In addition to the risks set forth above, we are subject to other risks and uncertainties as identified in our public filings with the U.S. Securities and Exchange Commission.  We do not assume any obligation to update any forward-looking statements.
 
ITEM 7A.
QUANTITATIVE AND QUALITATIVE DISCLOSURES ABOUT MARKET RISK.
 
In the normal course of business, we are subject to market exposure from changes in foreign exchange rates, interest rates, commodity prices, credit risk and economic conditions.
 
Foreign Currency Risk
 
We are subject to the risk of changes in foreign currency exchange rates due to our operations in foreign countries.
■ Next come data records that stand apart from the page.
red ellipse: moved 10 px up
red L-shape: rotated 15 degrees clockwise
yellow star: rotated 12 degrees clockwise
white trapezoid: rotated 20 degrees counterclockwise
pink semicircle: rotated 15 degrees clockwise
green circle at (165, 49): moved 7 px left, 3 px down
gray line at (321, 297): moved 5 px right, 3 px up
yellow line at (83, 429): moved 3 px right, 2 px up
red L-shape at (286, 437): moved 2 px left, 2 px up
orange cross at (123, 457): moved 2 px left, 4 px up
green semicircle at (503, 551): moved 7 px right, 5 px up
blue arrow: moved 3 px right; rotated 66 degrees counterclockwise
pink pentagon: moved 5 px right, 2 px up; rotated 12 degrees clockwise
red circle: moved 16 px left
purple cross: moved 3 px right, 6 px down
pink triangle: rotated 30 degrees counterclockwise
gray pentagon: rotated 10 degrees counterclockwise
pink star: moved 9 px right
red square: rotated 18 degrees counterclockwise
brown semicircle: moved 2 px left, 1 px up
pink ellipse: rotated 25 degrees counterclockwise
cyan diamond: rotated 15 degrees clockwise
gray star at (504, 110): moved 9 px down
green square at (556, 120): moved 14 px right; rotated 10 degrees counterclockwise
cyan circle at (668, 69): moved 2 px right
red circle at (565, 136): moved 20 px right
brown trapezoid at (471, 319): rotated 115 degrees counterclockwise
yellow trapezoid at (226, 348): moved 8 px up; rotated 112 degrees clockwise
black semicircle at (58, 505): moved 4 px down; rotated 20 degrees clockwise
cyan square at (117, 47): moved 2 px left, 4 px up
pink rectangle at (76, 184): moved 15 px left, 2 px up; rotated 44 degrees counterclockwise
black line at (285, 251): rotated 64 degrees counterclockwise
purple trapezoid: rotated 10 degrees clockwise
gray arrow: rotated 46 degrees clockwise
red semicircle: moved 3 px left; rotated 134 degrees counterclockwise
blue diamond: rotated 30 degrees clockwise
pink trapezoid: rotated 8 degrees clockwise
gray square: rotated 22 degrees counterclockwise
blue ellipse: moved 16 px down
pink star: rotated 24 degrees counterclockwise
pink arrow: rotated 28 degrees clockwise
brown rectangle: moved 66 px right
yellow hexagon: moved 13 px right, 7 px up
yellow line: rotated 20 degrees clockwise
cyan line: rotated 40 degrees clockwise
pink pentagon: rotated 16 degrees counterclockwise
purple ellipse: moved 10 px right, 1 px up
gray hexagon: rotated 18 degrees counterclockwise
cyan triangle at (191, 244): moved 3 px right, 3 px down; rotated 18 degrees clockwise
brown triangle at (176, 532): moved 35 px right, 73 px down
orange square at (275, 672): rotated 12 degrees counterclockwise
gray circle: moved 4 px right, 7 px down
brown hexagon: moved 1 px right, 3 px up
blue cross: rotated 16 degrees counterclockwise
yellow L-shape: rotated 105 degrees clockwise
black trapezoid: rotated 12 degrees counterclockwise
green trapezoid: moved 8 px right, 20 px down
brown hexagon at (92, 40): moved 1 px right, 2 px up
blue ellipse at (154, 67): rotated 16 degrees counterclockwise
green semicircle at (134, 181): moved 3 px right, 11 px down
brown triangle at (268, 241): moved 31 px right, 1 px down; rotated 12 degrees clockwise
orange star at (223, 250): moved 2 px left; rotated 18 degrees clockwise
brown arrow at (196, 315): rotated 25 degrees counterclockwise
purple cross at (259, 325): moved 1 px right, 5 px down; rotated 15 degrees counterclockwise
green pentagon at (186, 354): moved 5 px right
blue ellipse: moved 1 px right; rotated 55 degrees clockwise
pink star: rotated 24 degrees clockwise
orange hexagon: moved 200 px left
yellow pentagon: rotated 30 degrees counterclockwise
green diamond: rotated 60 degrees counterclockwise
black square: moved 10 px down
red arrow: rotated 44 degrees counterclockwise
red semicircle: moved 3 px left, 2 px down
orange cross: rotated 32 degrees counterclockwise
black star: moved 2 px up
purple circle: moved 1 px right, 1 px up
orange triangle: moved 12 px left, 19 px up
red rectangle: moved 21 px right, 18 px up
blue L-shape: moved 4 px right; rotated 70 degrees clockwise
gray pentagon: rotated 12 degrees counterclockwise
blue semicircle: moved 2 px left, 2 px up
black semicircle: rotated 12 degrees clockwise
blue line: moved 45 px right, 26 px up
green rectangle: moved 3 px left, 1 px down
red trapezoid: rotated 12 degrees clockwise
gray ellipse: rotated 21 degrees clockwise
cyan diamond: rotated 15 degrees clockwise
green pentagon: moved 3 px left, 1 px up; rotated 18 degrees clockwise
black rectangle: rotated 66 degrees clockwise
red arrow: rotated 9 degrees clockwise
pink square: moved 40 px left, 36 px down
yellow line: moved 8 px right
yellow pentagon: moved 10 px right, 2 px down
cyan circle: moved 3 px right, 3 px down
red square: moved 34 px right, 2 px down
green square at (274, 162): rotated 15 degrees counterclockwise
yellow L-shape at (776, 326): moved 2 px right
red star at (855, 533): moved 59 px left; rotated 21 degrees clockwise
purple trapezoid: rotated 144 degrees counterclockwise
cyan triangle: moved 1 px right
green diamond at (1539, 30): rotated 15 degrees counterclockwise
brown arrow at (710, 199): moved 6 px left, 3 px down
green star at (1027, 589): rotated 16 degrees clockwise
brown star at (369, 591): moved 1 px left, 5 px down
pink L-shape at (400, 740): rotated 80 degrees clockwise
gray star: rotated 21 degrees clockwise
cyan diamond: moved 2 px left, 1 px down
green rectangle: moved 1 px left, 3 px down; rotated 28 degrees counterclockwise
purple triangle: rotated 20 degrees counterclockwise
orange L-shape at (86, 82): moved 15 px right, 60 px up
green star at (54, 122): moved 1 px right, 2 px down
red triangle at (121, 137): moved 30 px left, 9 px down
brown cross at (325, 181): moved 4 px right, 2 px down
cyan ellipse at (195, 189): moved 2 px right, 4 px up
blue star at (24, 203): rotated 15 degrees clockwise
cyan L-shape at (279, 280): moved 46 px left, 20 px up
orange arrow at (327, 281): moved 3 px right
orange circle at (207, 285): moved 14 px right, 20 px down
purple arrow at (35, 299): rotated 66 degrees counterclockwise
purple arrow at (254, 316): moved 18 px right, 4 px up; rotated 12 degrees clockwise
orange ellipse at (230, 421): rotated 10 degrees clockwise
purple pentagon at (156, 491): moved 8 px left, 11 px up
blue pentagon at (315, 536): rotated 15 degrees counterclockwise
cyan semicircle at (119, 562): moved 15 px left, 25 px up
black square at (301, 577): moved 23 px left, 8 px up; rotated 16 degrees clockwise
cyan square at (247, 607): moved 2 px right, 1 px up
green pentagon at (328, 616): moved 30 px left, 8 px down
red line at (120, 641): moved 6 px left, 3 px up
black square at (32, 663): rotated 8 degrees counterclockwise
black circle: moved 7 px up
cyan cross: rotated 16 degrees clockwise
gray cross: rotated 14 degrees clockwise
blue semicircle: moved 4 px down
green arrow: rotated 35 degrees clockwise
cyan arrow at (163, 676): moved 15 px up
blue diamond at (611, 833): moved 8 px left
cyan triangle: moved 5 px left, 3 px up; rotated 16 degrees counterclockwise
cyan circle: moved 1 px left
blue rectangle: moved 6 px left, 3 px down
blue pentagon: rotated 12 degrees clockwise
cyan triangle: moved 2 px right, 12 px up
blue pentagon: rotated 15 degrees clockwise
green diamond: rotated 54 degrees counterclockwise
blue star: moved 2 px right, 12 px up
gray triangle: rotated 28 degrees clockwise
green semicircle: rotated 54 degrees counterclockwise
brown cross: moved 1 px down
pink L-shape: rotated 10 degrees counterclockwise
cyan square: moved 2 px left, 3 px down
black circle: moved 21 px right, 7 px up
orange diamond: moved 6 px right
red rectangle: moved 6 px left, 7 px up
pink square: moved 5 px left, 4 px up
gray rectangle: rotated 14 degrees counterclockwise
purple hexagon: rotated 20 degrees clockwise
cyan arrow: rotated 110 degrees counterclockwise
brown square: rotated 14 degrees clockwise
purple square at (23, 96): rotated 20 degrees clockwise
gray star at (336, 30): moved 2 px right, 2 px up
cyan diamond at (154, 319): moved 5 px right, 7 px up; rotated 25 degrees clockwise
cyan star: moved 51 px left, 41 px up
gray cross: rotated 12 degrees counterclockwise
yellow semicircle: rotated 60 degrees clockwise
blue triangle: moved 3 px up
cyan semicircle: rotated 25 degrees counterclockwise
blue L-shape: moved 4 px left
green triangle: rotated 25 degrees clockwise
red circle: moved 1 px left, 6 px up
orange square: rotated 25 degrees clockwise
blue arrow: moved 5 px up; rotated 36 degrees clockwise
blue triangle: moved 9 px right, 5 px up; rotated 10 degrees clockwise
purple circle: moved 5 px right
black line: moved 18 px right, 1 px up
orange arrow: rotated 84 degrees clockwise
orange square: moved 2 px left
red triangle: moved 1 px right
We have manufacturing facilities in Brazil, China, India, Mexico, South Africa, and throughout Europe.  We also have joint ventures in Japan and South Korea.  We sell and distribute products throughout the world and also purchase raw materials from foreign countries.  As a result, our financial results are affected by changes in foreign currency exchange rates and economic conditions in the foreign markets in which we do business.  We attempt to mitigate foreign currency risks on transactions with customers and suppliers in foreign countries by entering into contracts that are denominated in the functional currency of the subsidiary engaging in the transaction.  Our financial results are principally exposed to changes in exchange rates between the U.S. dollar and the European currencies, primarily the euro, and changes between the U.S. dollar and the Brazilian real.  In fiscal 2015, 2014, and 2013, more than 50 percent of our sales were generated in countries outside the U.S.  A change in foreign exchange rates will positively or negatively affect our sales; however, this impact will be offset, usually to a large degree, with an offsetting effect on our expenses.  In fiscal 2015, changes in foreign currencies negatively impacted our sales by $43 million; however, the impact on our operating income was less than $1 million.  Foreign exchange risk can be estimated by measuring the impact of a near-term adverse movement of 10 percent in foreign currency exchange rates.  If these rates were 10 percent higher or lower during fiscal 2015, there would not have been a material impact on our fiscal 2015 earnings.
 
We maintain, from time to time, foreign-denominated, long-term debt obligations and long-term intercompany loans that are subject to foreign currency exchange risk.  As of March 31, 2015, there were no third-party foreign-denominated, long-term debt obligations or long-term intercompany loans for which changes in foreign currency exchange rates would impact our net earnings.  From time to time, we enter into currency rate derivative contracts to manage the exchange rate exposure on these types of loans.  These derivative instruments are typically not treated as hedges, and accordingly, gains or losses on the derivatives are recorded in other income and expense in the consolidated statements of operations and act to offset any currency movement on the outstanding loans receivable or payable.
 
Interest Rate Risk

Our interest rate risk policies are designed to reduce the potential volatility of earnings that could arise from changes in interest rates.  We generally utilize a mixture of debt maturities and both fixed-rate and floating-rate debt to manage exposure to changes in interest rates.  Our domestic revolving credit facility is based on a variable interest rate of London Interbank Offered Rate (“LIBOR”) plus 125 to 225 basis points, depending on our leverage ratio.  We are subject to risk of fluctuations in LIBOR and changes in our leverage ratio, which would affect the variable interest rate on our revolving credit facility and could create variability in interest expense.  There were no borrowings outstanding under the revolving credit facility as of March 31, 2015.  Based on our outstanding debt with variable interest rates at March 31, 2015, a 100 basis point increase in interest rates would increase our annual interest expense in fiscal 2016 by less than $1 million.

Commodity Price Risk

We are dependent upon the supply of raw materials and supplies in the production process and, from time to time, enter into firm purchase commitments for aluminum, copper, nickel, and natural gas. We maintain agreements with certain customers to pass through specified raw material price fluctuations in order to mitigate commodity price risk.  The majority of these agreements contain provisions in which the pass-through of the price fluctuations can lag behind the actual fluctuations by three months or longer, and typically, the arrangements are limited to the underlying material cost based upon the London Metal Exchange.

Credit Risk

Credit risk represents the possibility of loss from a customer's failure to make payment according to contract terms.  Our principal credit risk consists of outstanding trade accounts receivable.  At March 31, 2015, 47 percent of our trade accounts receivable balance was concentrated with our top ten customers.  These customers operate primarily in the automotive, commercial vehicle, and off-highway markets and are influenced by similar market and general economic factors.  In the past, credit losses from our customers have not been significant.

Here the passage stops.